И уверенно погладил ее по заднице, когда наклонялась за курткой. Ольга абсолютно спокойно это перенесла и первой, помахивая курткой, с загадочной улыбкой направилась мимо того дерева, за которым прятался Мазур. Шофер живо ломанул следом, нацелился обхватить ее повыше талии — и оказался лицом к лицу с недобро ухмылявшимся Мазуром, подкидывавшим на ладони пистолет.

Реакция у чернявого оказалась отменная — в глазах еще гасло ошеломление, а рука рванулась к карману. Науку следовало преподать с самого начала — и Мазур, дав ему время выхватить нож, нажать кнопку, сбил первым же ударом. Вырвал перышко, не глядя, забросил в тайгу, добавил ребром ладони. Отступил на пару шагов, дожидаясь, когда пленный очухается, глянул на Ольгу и покачал головой:

— Откуда такая непринужденность, Кат-тя?

— с кем поведешься… — невинно вздохнула любимая жена.

Мазур глянул через ее плечо, чуть отодвинул в сторону и распорядился:

— Вставай, орел. Очухался, вижу…

Чернявый, упираясь кулаками в землю, тяжело поднялся, помотал головой, выдохнул:

— с-сучары…

— Давай без лирики, — сказал Мазур. — Расконвоированный?

— Ну.

— Что ты там чирикал насчет инструктажа? Девочку ставил в безвыходное положение или правда?
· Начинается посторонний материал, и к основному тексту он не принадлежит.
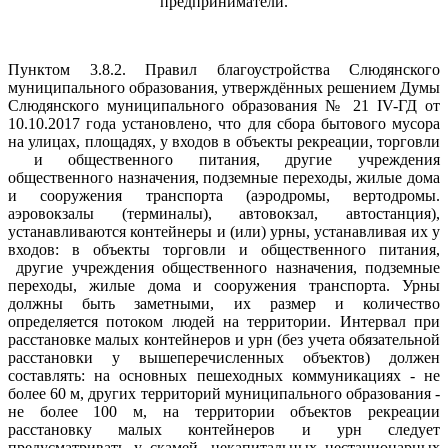
предприниматели.
Пунктом 3.8.2. Правил благоустройства Слюдянского
муниципального образования, утверждённых решением Думы
Слюдянского муниципального образования № 21 IV-ГД от
10.10.2017 года установлено, что для сбора бытового мусора
на улицах, площадях, у входов в объекты рекреации, торговли
и общественного питания, другие учреждения
общественного назначения, подземные переходы, жилые дома
и сооружения транспорта (аэродромы, вертодромы.
аэровокзалы (терминалы), автовокзал, автостанция),
устанавливаются контейнеры и (или) урны, устанавливая их у
входов: в объекты торговли и общественного питания,
другие учреждения общественного назначения, подземные
переходы, жилые дома и сооружения транспорта. Урны
должны быть заметными, их размер и количество
определяется потоком людей на территории. Интервал при
расстановке малых контейнеров и урн (без учета обязательной
расстановки у вышеперечисленных объектов) должен
составлять: на основных пешеходных коммуникациях - не
более 60 м, других территорий муниципального образования -
не более 100 м, на территории объектов рекреации
расстановку малых контейнеров и урн следует
предусматривать у скамей, некапитальных нестационарных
— Правда. Абверовцы неделю на ушах стоят[15]. Каждое утро на уши капают — никого не подбирать, не подсаживать…

— Конкретные приметы дают?

— Нет. Спросишь у Мюллера[16], много он тебе ответит…

— Что, и промеж себя разговоров нет?

— А чем меньше знаешь, тем дольше живешь. Ну что тебе надо-то? Говори, и разбегаемся.

— В Пижмане часто бываешь?

— А куда ж я стволы вожу, по-твоему?

Мазур огляделся, высмотрев местечко, где желтел песок, подтолкнул туда пленного и вручил ему сломанный сучок. Минут пятнадцать слушал, заставив начертить более-менее точный план, — и вскоре кое-какое представление о Пижмане получил, настолько, чтобы не тыкаться слепым котенком и не расспрашивать о дороге к вокзалу, двигаясь в противоположную сторону. Потом грамотно, умело задавал вопросы о необходимых деталях. Шофер отвечал охотно, надеясь, что после допроса от него, чем черт не шутит, и отвяжутся. Только под конец он не выдержал, уколол Мазура красноречивым взглядом, в котором без перевода читался вопрос: «Интересно, друг ситный, откуда ж ты взялся, если идешь с севера в Пижман, ни черта о нем не зная?!» Ухмыльнувшись, Мазур ответил вслух:

— Шпионы мы, шпионы. По ошибке на Таймыре сбросили, вот и плетемся…

— Пой, ласточка… — фыркнул чернявый, но ни единого вопроса не задал, руководствуясь все той же нехитрой лагерной мудростью.

— Попели, будет, — сказал Мазур. — Пошли.

— Куда?

— В машину, куда ж еще. Придется тебе все-таки нас докинуть до Пижмана…

— Да в душу твою мать! — взвыл чернявый, с полуоборота заведясь на истерику, натурально всплеснул руками, перекосился лицом. — Я ж тебе косяка не загоняю — вышли менты на облаву, вышли! Под Пижманом их дюжина с овчаркой от рассвета до заката торчит, десять раз на дню мимо езжу, и всякий раз в кабину морду суют! Мне семь месяцев осталось до чистой, сгорю с тобой, как целлофан на пожаре!

— Не скули, — сказал Мазур. — Раньше выйдем. Там, где дачи, если ты про них не соврал, и там в самом деле можно лесочком в город пройти…

— А если по дороге прихватят? Попрется какой-нибудь сапог в Пижман за водкой, заметит в кабине чужих…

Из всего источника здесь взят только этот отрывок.